Первые недели на каждый поскрип дверей, громкий возглас в зале, я вскидывал голову и ждал: сейчас выкрикнут мою фамилию и прикажут немедленно, безотлагательно, не теряя ни секунды, собираться и спешить на вокзал. Меня жгло, раздирало и доводило до отчаяния нетерпение. Я не просто ждал, я жаждал, мечтал, призывал и молился б, если умел, этим непробиваемым путевкам. Они воплощали весь смысл существования, а неведомый детдом представлялся райским уголком, всплывающим в воображении далеким расплывчатым миражом. За всю долгую зиму этот мираж не вобрал в себя и десятка счастливцев.

До нас доходили слухи о долгих мытарствах эвакуаторши в очередях какой-то шарашкиной конторы НКВД, ведающей распределением детей. Но вышибить путевки в переполненные детские дома было во много раз труднее, чем попасть в ДПР. Раз за разом она возвращалась ни с чем.

Утлый ковчег ДПР дрейфовал во тьме непогоды и забвения. Горизонт сузился и поглотил берега, забившие трюм пассажиры тупели и грезили о чуде. Чудес, как назло, не случалось. Вопреки всему, наивная надежда не гасла, да и выбора не было, оставалось ждать и надеяться.

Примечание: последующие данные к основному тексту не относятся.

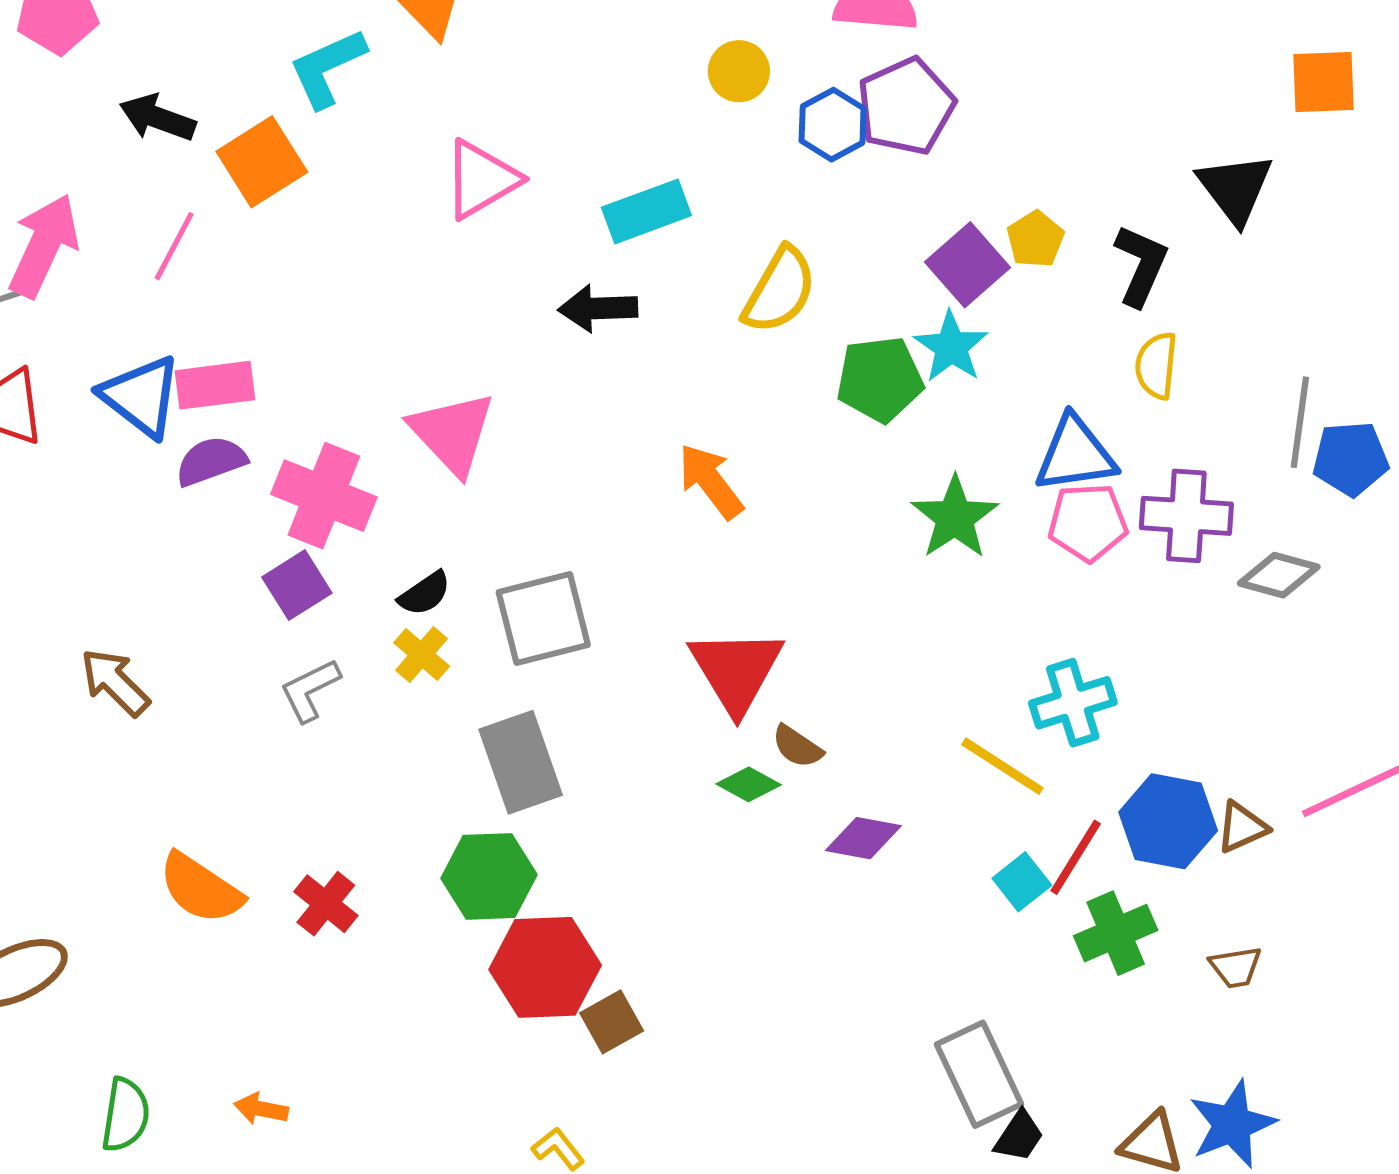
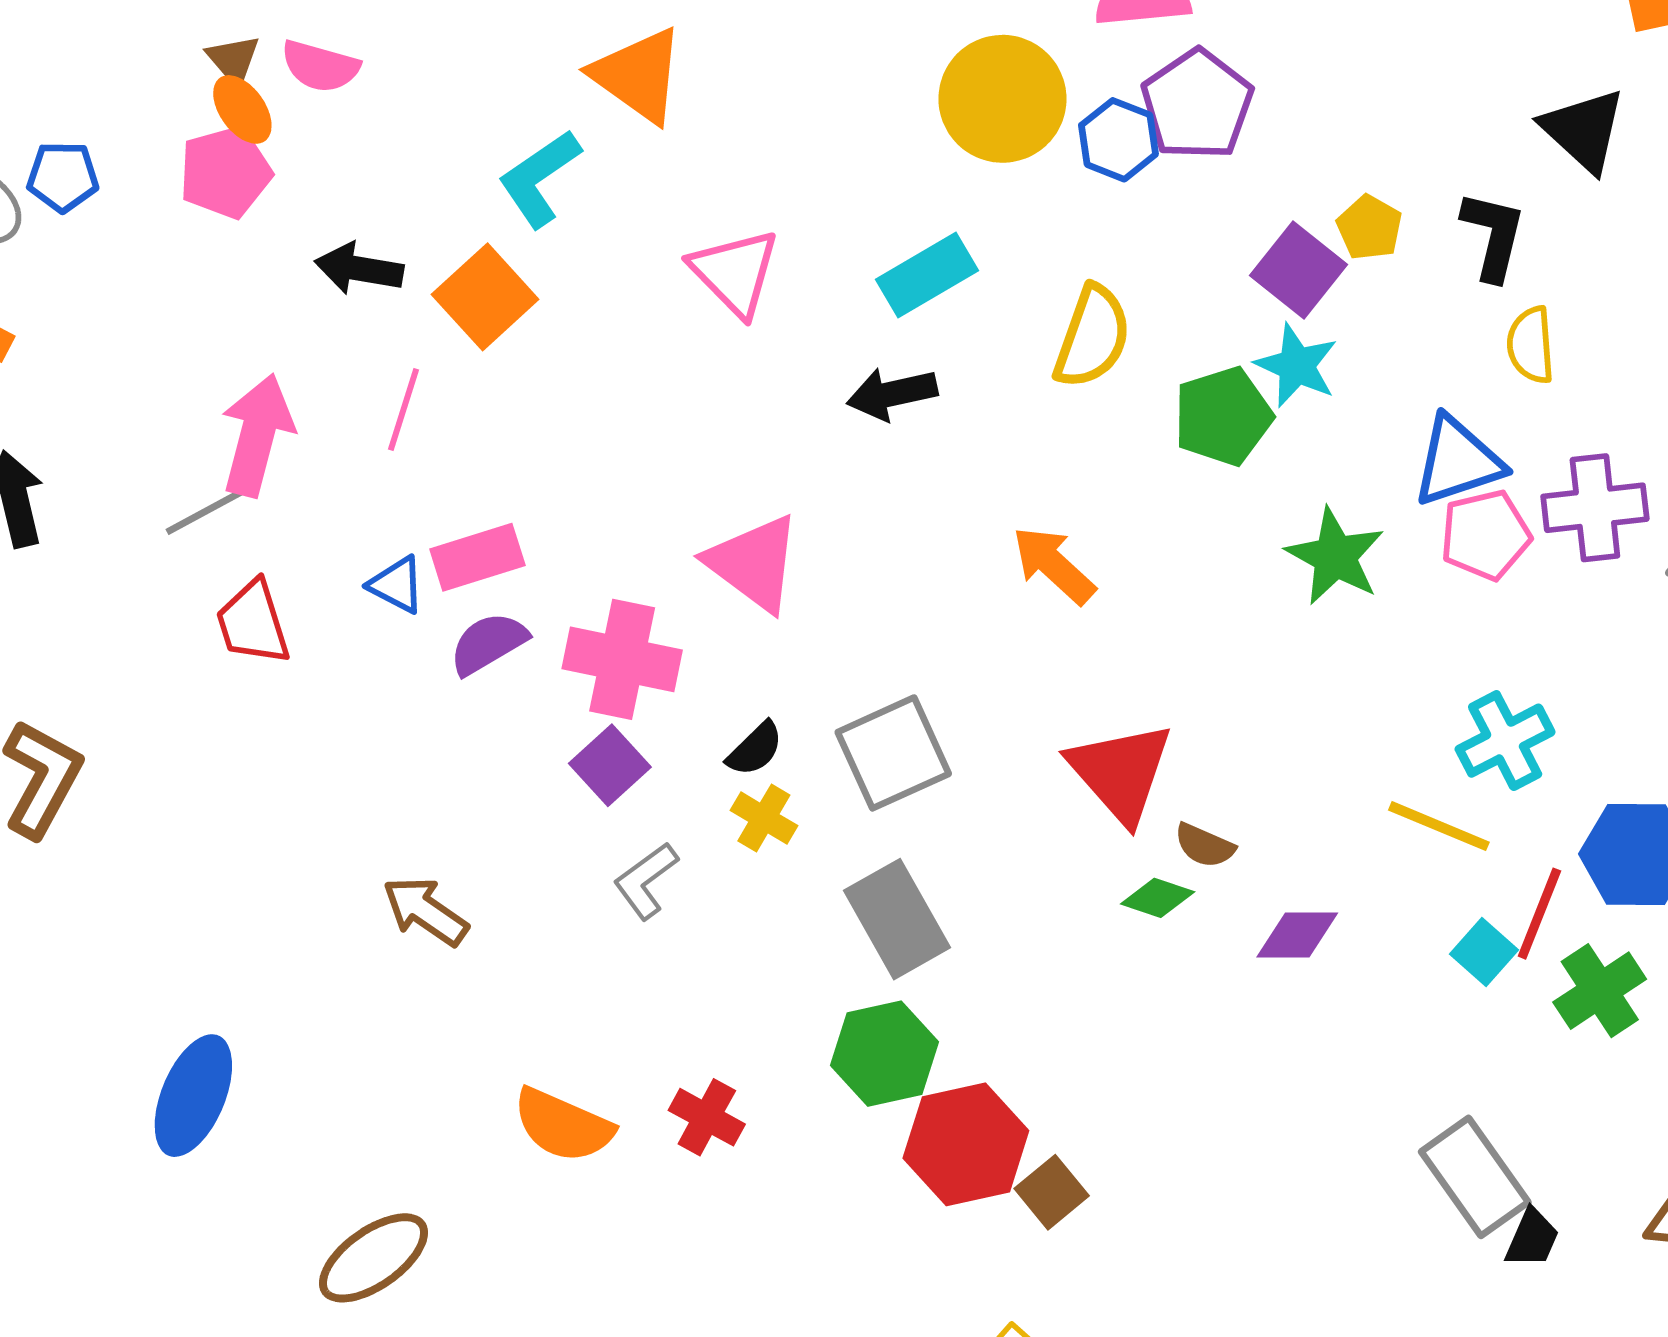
yellow circle: (739, 71) -> (1002, 99), size x1.8
pink triangle: (481, 179) -> (735, 272), turned -34
blue triangle: (141, 396) -> (397, 585), size x0.6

Дальше в зиму, — муторней на душе. И не разобрать, откуда это ощущение глубокого несчастья, эта изводящая тоска. С ней не совладать, ее не отогнать даже воспоминаниями. Временами я не находил себе места, с трудом скрывая от окружающих свербящую внутреннюю боль, когда казалось, что ничего больше в жизни не будет, кроме занудных приемнитских будней.

Капли сиротского половодья сочились и сочились. Приводили и привозили вполне ухоженных малышей, закутанных по-домашнему в пальтишки и мамкины платки, с заботливо собранными, чистенькими, помеченными пожитками в чемоданчиках и баульчиках. Таких на санобработку не гоняли и в казенные шмотки не облачали.